Insomma, il vaccino non è solo necessario, ma anche urgente. Le economie di tutto il mondo stanno soffrendo e un’eventuale ritorno ai numeri della scorsa primavera sarebbe davvero la stangata definitiva.

Lo stesso Musumeci (Governatore della Sicilia) è tornato a minacciare nuove chiusure, aggiungendo che “non abbiamo bisogno di fare concorrenza alle regioni del nord”, quasi a sottolineare come il nuovo aumento dei contagi ce lo stiamo masochisticamente causando da soli. 

Sulle cause del nuovo aumento dei contagi e sul mancato rispetto delle norme ci sarebbe molto da scrivere, ma non è questo lo spazio adatto. Piuttosto, torniamo a parlare di quella che amo definire “la Guerra Fredda dei vaccini”. 

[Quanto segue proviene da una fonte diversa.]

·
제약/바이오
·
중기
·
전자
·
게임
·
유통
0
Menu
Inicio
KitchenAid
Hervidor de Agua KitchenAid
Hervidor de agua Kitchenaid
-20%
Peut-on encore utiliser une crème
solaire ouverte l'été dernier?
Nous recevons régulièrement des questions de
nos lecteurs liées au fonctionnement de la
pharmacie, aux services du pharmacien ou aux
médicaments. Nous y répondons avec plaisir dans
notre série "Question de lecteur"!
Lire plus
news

Perché siamo tornati agli anni ’60?

Non è la prima volta, nelle ultime settimane, che mi capita di trovare analogie con quello che fu il nuovo “equilibrio” mondiale nel secondo dopoguerra. Gli anni ’50, ’60 e ’70, infatti, furono caratterizzati da continue battaglie sul fronte del progresso, in tutti i sensi. USA e URSS giocavano in continuazione a “chi arriva prima, vince”. Chi sbarca prima sulla Luna, chi trova prima nuove armi nucleari, chi scopre prima nuovi farmaci, chi fa crescere prima la propria economia. Era tutto un arrivare prima, un anticipare l’avversario.

Vi dice niente? Né più né meno rispetto a quello che accade oggi, con l’unica, piccola, trascurabile differenza che i protagonisti non sono più soltanto due Stati e che l’obiettivo non è incutere timore all’avversario, bensì trovare un vaccino che possa salvare vite umane. Ma per qualcuno questo è solo un dettaglio. Anzi, qualcuno potrà pensare che questa situazione è vantaggiosa, poiché, se due Stati gareggiano per trovare un vaccino, sicuramente lo troveranno più in fretta.

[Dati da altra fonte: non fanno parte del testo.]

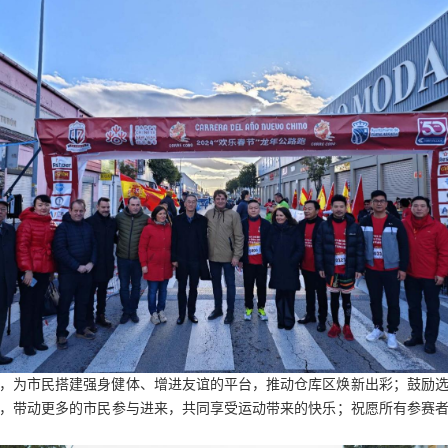
，为市民搭建强身健体、增进友谊的平台，推动仓库区焕新出彩；鼓励
，带动更多的市民参与进来，共同享受运动带来的快乐；祝愿所有参赛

In verità, questa concorrenza non fa che inibire la cooperazione internazionale. Piuttosto che mettere insieme le migliori menti di tutto il mondo, i vari Governi preferiscono fare tutto da soli: la torta la vogliono tutta per loro, sia mai che, se si collabora con qualcun altro, poi si sia costretti rendergliene conto! 

Attenzione, qui nessuno vuole negare l’utilità della concorrenza, ma non stiamo certo parlando di un prodotto commerciale. La concorrenza, in ambito sanitario, dovrebbe lasciare il posto alla cooperazione internazionale e forse, dico forse, le cose comincerebbero ad andare meglio.

Ma ormai, inutile negarlo, subiamo le conseguenze di chi ha fatto della sanità un business e delle vite umane numeri su cui gareggiare.